ハロウィンは毎年10月31日に行われる行事です。アメリカから日本に伝わり、すっかり秋のイベントとして定着しました。ハロウィンの起源は2,000年以上前のヨーロッパの宗教的なお祭りです。

起源

ハロウィンは、2000年以上も前の古代ケルト人の祭礼「サウィン(samhain)」が起源だと言われています。サウィンはアイルランド語で「夏の終わり」を意味する言葉で、秋の収穫をお祝いし、悪霊を祓う宗教的なお祭りでした。

古代ケルト人…紀元前1000年頃からアイルランドやスコットランドを中心に、ヨーロッパの広い地域で暮らしていた民族で、自然を崇める独特の文化を持っていた

古代ケルト人の暦では11月1日が一年の始まりで、10月31日は一年の終わりの日でした。この日はあの世とこの世の境界が弱まり、先祖の魂が家族のもとへ戻ってくる日と信じられていました。
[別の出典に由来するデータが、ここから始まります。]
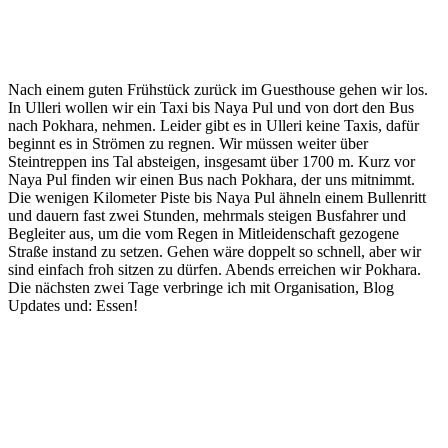
Nach einem guten Frühstück zurück im Guesthouse gehen wir los.
In Ulleri wollen wir ein Taxi bis Naya Pul und von dort den Bus
nach Pokhara, nehmen. Leider gibt es in Ulleri keine Taxis, dafür
beginnt es in Strömen zu regnen. Wir müssen weiter über
Steintreppen ins Tal absteigen, insgesamt über 1700 m. Kurz vor
Naya Pul finden wir einen Bus nach Pokhara, der uns mitnimmt.
Die wenigen Kilometer Piste bis Naya Pul ähneln einem Bullenritt
und dauern fast zwei Stunden, mehrmals steigen Busfahrer und
Begleiter aus, um die vom Regen in Mitleidenschaft gezogene
Straße instand zu setzen. Gehen wäre doppelt so schnell, aber wir
sind einfach froh sitzen zu dürfen. Abends erreichen wir Pokhara.
Die nächsten zwei Tage verbringe ich mit Organisation, Blog
Updates und: Essen!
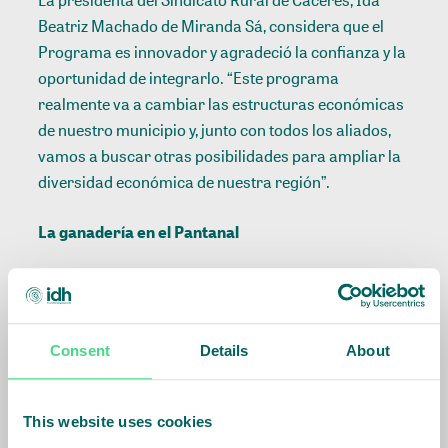
La presidenta del Sindicato Rural de Cáceres, Ida
Beatriz Machado de Miranda Sá, considera que el
Programa es innovador y agradeció la confianza y la
oportunidad de integrarlo. “Este programa
realmente va a cambiar las estructuras económicas
de nuestro municipio y, junto con todos los aliados,
vamos a buscar otras posibilidades para ampliar la
diversidad económica de nuestra región”.
La ganadería en el Pantanal
Consent
Details
About
This website uses cookies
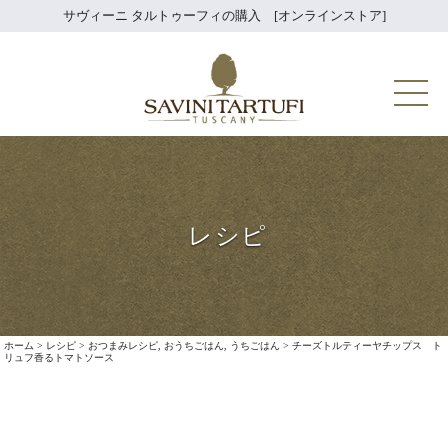
Skip
サヴィーニ タルトゥーフィの購入 [オンラインストア]
to
content
Savini Tartuf
レシピ
ホーム
>
レシピ
>
おつまみレシピ
,
おうちごはん
,
うちごはん
>
チーズトルティーヤチップス ト
リュフ香るトマトソース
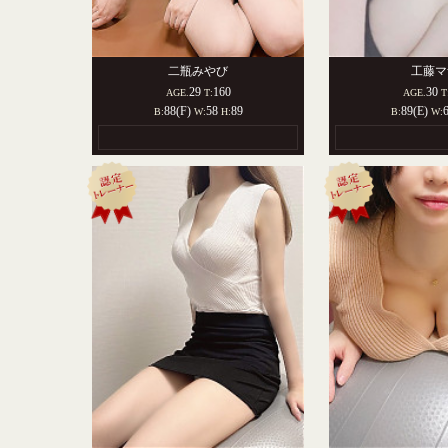
二瓶みやび
工藤マ
29
160
30
AGE.
T:
AGE.
T
88(F)
58
89
89(E)
B:
W:
H:
B:
W:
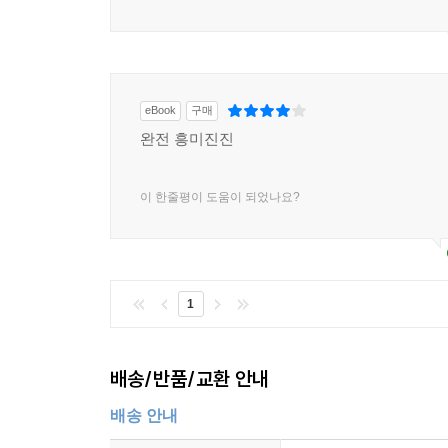
eBook
구매
완전 흥미진진
이 한줄평이 도움이 되었나요?
1
배송/반품/교환 안내
배송 안내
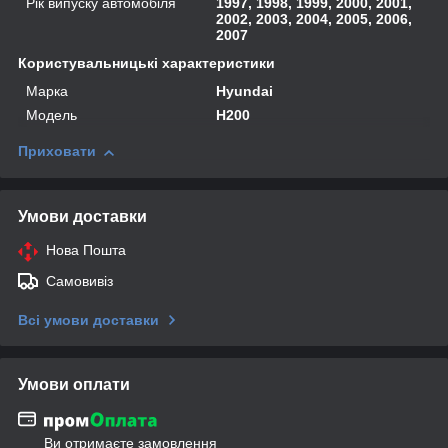
Рік випуску автомобіля
1997, 1998, 1999, 2000, 2001,
2002, 2003, 2004, 2005, 2006,
2007
Користувальницькі характеристики
Марка
Hyundai
Модель
H200
Приховати
Умови доставки
Нова Пошта
Самовивіз
Всі умови доставки
Умови оплати
Ви отримаєте замовлення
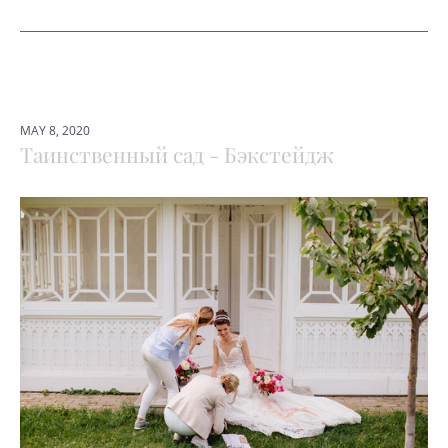
MAY 8, 2020
Таинственный сад - Бэкстейдж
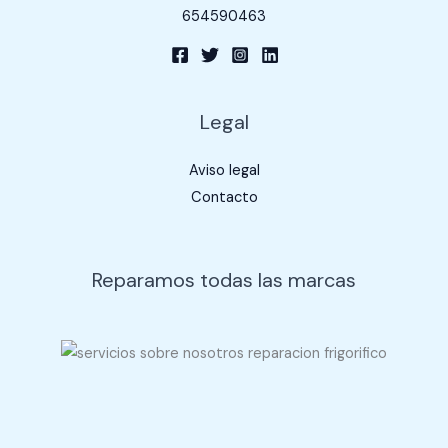
654590463
Legal
Aviso legal
Contacto
Reparamos todas las marcas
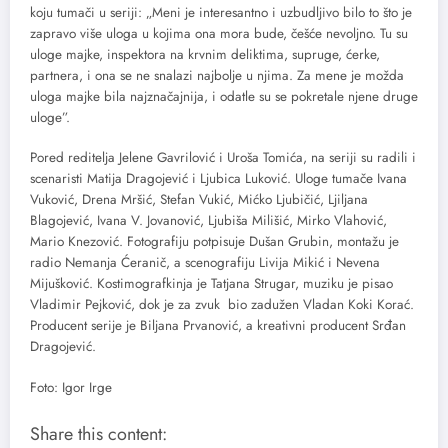
koju tumači u seriji: „Meni je interesantno i uzbudljivo bilo to što je
zapravo više uloga u kojima ona mora bude, češće nevoljno. Tu su
uloge majke, inspektora na krvnim deliktima, supruge, ćerke,
partnera, i ona se ne snalazi najbolje u njima. Za mene je možda
uloga majke bila najznačajnija, i odatle su se pokretale njene druge
uloge”.
Pored reditelja Jelene Gavrilović i Uroša Tomića, na seriji su radili i
scenaristi Matija Dragojević i Ljubica Luković. Uloge tumače Ivana
Vuković, Drena Mršić, Stefan Vukić, Mićko Ljubičić, Ljiljana
Blagojević, Ivana V. Jovanović, Ljubiša Milišić, Mirko Vlahović,
Mario Knezović. Fotografiju potpisuje Dušan Grubin, montažu je
radio Nemanja Ćeranič, a scenografiju Livija Mikić i Nevena
Mijušković. Kostimografkinja je Tatjana Strugar, muziku je pisao
Vladimir Pejković, dok je za zvuk bio zadužen Vladan Koki Korać.
Producent serije je Biljana Prvanović, a kreativni producent Srđan
Dragojević.
Foto: Igor Irge
Share this content:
同時に悪霊の魂もこの世にやってくると考えられ、その悪霊に人間だと気づかれないように仮装をして身を守り、大きな篝火(かがりび)を焚いて魔除けの儀式を行っていました。

先祖の霊を迎える日ということで、ハロウィンは「西洋のお盆」と例えられることもあります。

日本の行事で例えると「大晦日」「お盆」「秋祭り」が合体したようなイベントがハロウィンです。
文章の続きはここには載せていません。